I’ve been researching a new writing project, and I came across something called ‘The Clown’s Prayer’. I’ve been unable to find any information about its history—not even when it was written. However, it attracted me because of its timely sentiment:
As I stumble through this life, help me to create more laughter than tears, dispense more happiness than gloom, spread more cheer than despair. Never let me become so indifferent, that I will fail to see the wonders in the eyes of a child, or the twinkle in the eyes of the aged. Never let me forget that my total effort is to cheer people, make them happy, and forget momentarily, all the unpleasantness in their lives. And in my final moment, may I hear You whisper: ‘When you made My people smile, you made Me smile.’

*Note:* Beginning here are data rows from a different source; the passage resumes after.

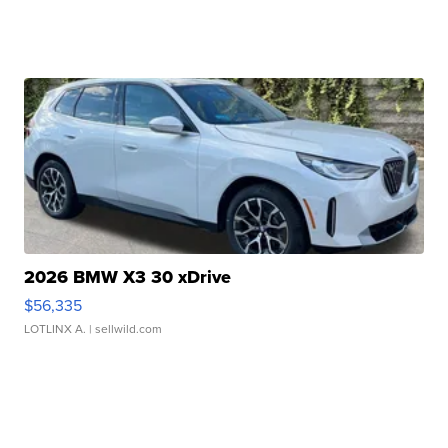
2026 BMW X3 30 xDrive
$56,335
LOTLINX A.
| sellwild.com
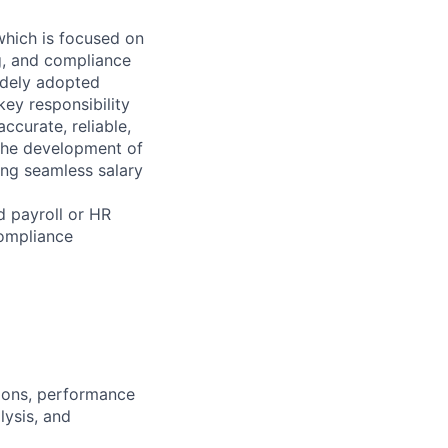
which is focused on
ng, and compliance
widely adopted
key responsibility
ccurate, reliable,
e the development of
ing seamless salary
d payroll or HR
compliance
ions, performance
ysis, and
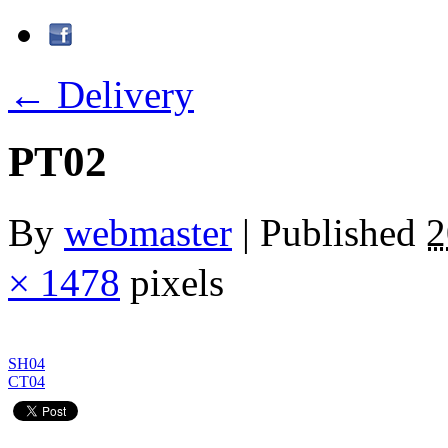
←
Delivery
PT02
By
webmaster
|
Published
× 1478
pixels
SH04
CT04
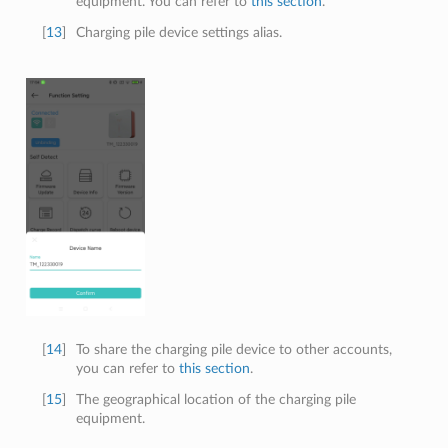
equipment. You can refer to
this section
.
[
13
]
Charging pile device settings alias.
[
14
]
To share the charging pile device to other accounts,
you can refer to
this section
.
[
15
]
The geographical location of the charging pile
equipment.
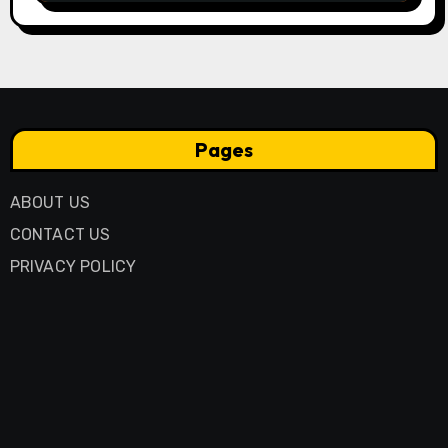
Pages
ABOUT US
CONTACT US
PRIVACY POLICY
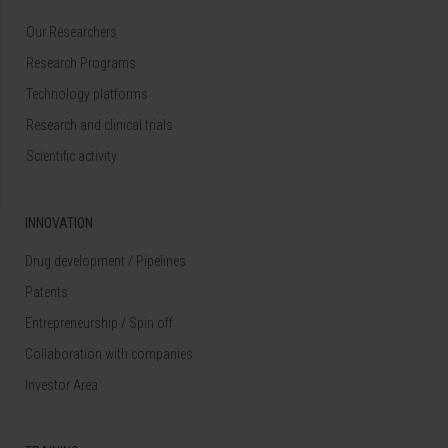
Our Researchers
Research Programs
Technology platforms
Research and clinical trials
Scientific activity
INNOVATION
Drug development / Pipelines
Patents
Entrepreneurship / Spin off
Collaboration with companies
Investor Area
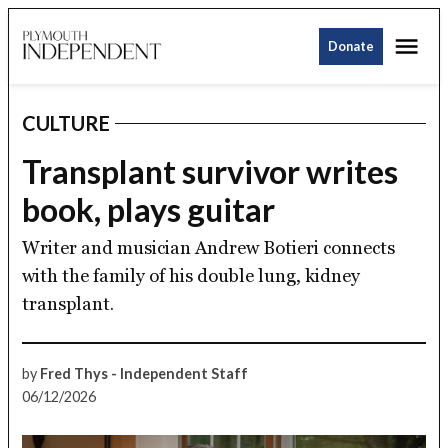
Skip
Me
to
Donate
Plymouth
content
Independent
CULTURE
POSTED
IN
Transplant survivor writes
book, plays guitar
Writer and musician Andrew Botieri connects
with the family of his double lung, kidney
transplant.
by
Fred Thys - Independent Staff
06/12/2026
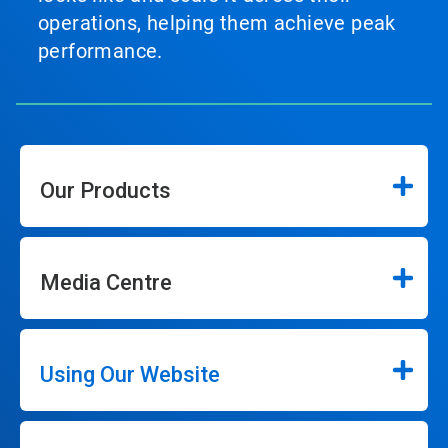
operations, helping them achieve peak
performance.
Our Products
Media Centre
Using Our Website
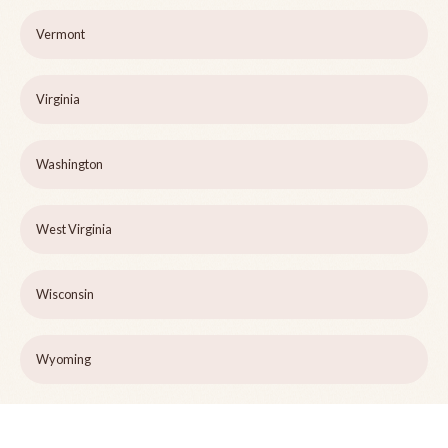
Vermont
Virginia
Washington
West Virginia
Wisconsin
Wyoming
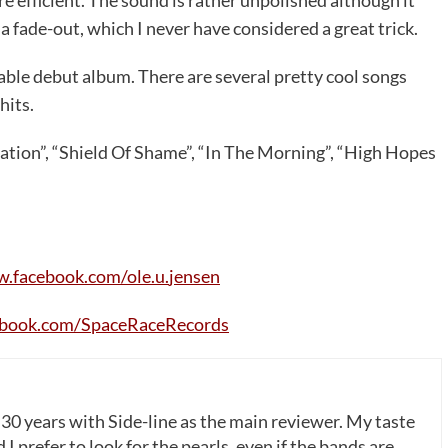
 a fade-out, which I never have considered a great trick.
able debut album. There are several pretty cool songs
hits.
ation”, “Shield Of Shame”, “In The Morning”, “High Hopes
w
.
facebook
.
com
/
ole
.
u
.
jensen
ebook
.
com
/
SpaceRaceRecords
 30 years with Side-line as the main reviewer. My taste
 I prefer to look for the pearls, even if the bands are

I felt moved to do some research on clowns in general. Apparently, the appreciation of those who give laughter has been twisted. Instead of jolly jest-makers, Killer Clowns, Creepy Clowns, the fear of clowns (coulrophobia) were the focus of many of the articles I found. There was not much about the clowns that give you joy and laughter, or sit and cry with you when you’re sad.
Not everyone has the gift of giving laughter, but we all have the gift of showing kindness. I count it an excellent day when I have said or done something that has made another person laugh or at least smile—something without harm, ridicule, or exploitation. It is increasingly difficult to find people who will receive kindness, simply because we’ve grown distrustful and suspicious of it.
I think we’re afraid of it. Perhaps that’s why the withering stories?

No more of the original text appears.